Figure 2. A general model of a primary plant cell wall (after Chesson et al., 1995).
1. the pectic substances, or those polysaccharides solubilized by chelating agents (e.g. EDTA), such as arabinans, galactans and arabinogalactans which lack the rhamnogalactouronan backbone, and
2. the hemicelluloses, or those polysaccharides solubilized by alkali.
Polysaccharides in legumes, therefore, are more complex in structure than the relatively simple polysaccharides found in cereals. They contain a mixture of colloidal polysaccharides called pectic substances (galactouronans, galactan and arabinans) (Figure 3). Neutral polysaccharides such as xyloglucans and galactomannans have also been reported, although the occurrence, structure and levels of these polysaccharides differ among legumes. This makes it difficult to target the legume polysaccharides for feed enzyme supplementation (Annison and Choct, 1993). For effective degradation of cell wall polysaccharides the combined action of different polysaccharidases is required, but prerequisite is a detailed understanding of the type and structure of the substrates and of the specificities of the enzyme activities used.
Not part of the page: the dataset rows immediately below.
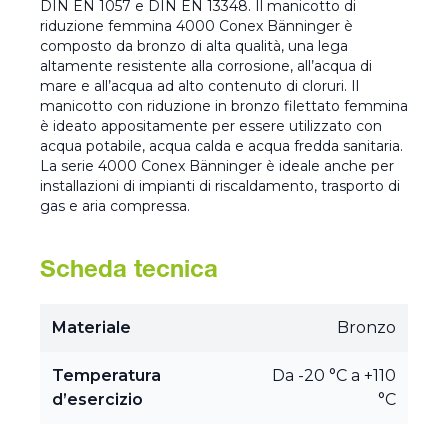
DIN EN 1057 e DIN EN 13348. Il manicotto di
riduzione femmina 4000 Conex Bänninger è
composto da bronzo di alta qualità, una lega
altamente resistente alla corrosione, all’acqua di
mare e all’acqua ad alto contenuto di cloruri. Il
manicotto con riduzione in bronzo filettato femmina
è ideato appositamente per essere utilizzato con
acqua potabile, acqua calda e acqua fredda sanitaria.
La serie 4000 Conex Bänninger è ideale anche per
installazioni di impianti di riscaldamento, trasporto di
gas e aria compressa.
Scheda tecnica
Materiale
Bronzo
Temperatura
Da -20 °C a +110
d’esercizio
°C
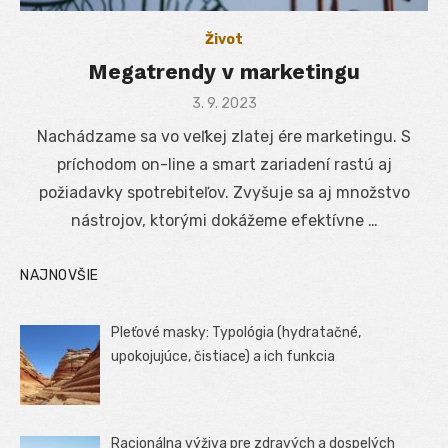
Život
Megatrendy v marketingu
Posted
3. 9. 2023
on
Nachádzame sa vo veľkej zlatej ére marketingu. S
príchodom on-line a smart zariadení rastú aj
požiadavky spotrebiteľov. Zvyšuje sa aj množstvo
nástrojov, ktorými dokážeme efektívne …
NAJNOVŠIE
Pleťové masky: Typológia (hydratačné,
upokojujúce, čistiace) a ich funkcia
Racionálna výživa pre zdravých a dospelých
In addition, plant cell walls contain appreciable amounts of proteins as structural (glyco)proteins (arabinogalactan protein, hydroxyproline-rich glycoproteins, proline-rich proteins and glycine-rich proteins), lectins and endogenous enzymes, e.g. myrosinase in rapeseed (Bjergegaard et al., 1997). The total amount of protein in cell walls may account for 10 to 30% of the total dietary fibre mass. In most cases, especially in diets for monogastric animals, this protein will remain encapsulated within the polysaccharide matrix and therefore be unavailable to the animal. Release of this protein may lead to an increase in amino acid availability to the animal.
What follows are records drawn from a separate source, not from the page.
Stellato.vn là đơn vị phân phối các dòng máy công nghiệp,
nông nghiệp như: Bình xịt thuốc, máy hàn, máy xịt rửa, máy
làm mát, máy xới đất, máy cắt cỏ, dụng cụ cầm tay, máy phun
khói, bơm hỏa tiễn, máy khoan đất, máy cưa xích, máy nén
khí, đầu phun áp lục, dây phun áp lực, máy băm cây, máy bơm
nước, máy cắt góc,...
THE USE OF ENZYMES TO INCREASE THE NUTRITIVE VALUE OF VEGETABLE PROTEINS
There have been relatively few studies investigating the use of enzymes in diets containing legumes. One problem is that because poultry diets often contain considerable amounts of cereals, it is difficult to assess the efficacy of enzyme preparations targeting NSP in legumes because the enzymes frequently contain arabinoxylanase and ß-glucanase activity and will hence hydrolyse the cereal NSP. In one study, Castanon and Marquardt (1989) added enzyme preparations of microbial origin (protease, cellulase, polygalactouronase and a-amylase) to diets for broilers containing field beans (V. faba), and reported a significant increase in weight gain and decrease in feed:gain when cellulase, protease, and cellulase plus protease were added.
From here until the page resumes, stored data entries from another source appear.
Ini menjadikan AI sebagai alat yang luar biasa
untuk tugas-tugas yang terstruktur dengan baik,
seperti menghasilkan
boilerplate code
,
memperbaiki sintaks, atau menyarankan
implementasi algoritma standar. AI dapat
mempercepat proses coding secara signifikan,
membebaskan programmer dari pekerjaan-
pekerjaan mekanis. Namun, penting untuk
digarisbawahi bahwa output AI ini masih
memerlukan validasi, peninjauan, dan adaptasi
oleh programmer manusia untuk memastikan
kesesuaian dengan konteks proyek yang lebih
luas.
Interestingly, these authors reported an increase in the variability between replicates in the presence of enzymes, an effect that may have been caused by the very high level of field beans in the diet (90.6%). Autoclaving and fermenting also resulted in production gains; however, the use of enzymes under these treatments failed to provide any additional production benefits.
Figure 3.The structure of pectin from a leguminous plant (M. Choct, personal communication).
Brenes et al. (1993) reported a significant increase in the nutritive value for broilers of Canadian lupins by supplementation of the diet with an appropriate mixture of crude enzymes (ß-glucanases, xylanases, hemicellulases, pectinases, proteases, inulinase and a-galactosidases), autoclaving, and dehulling. Enzyme addition to lupin-containing diets appeared to exert its beneficial effect by increasing dry matter, protein and oligosaccharide digestibilities and nitrogencorrected apparent metabolizable energy (AMEn) values. Annison et al. (1996) also reported an increase in AMEn values when an enzyme preparation was added to a diet containing dehulled lupins, although they failed to observe differences in protein and starch digestion.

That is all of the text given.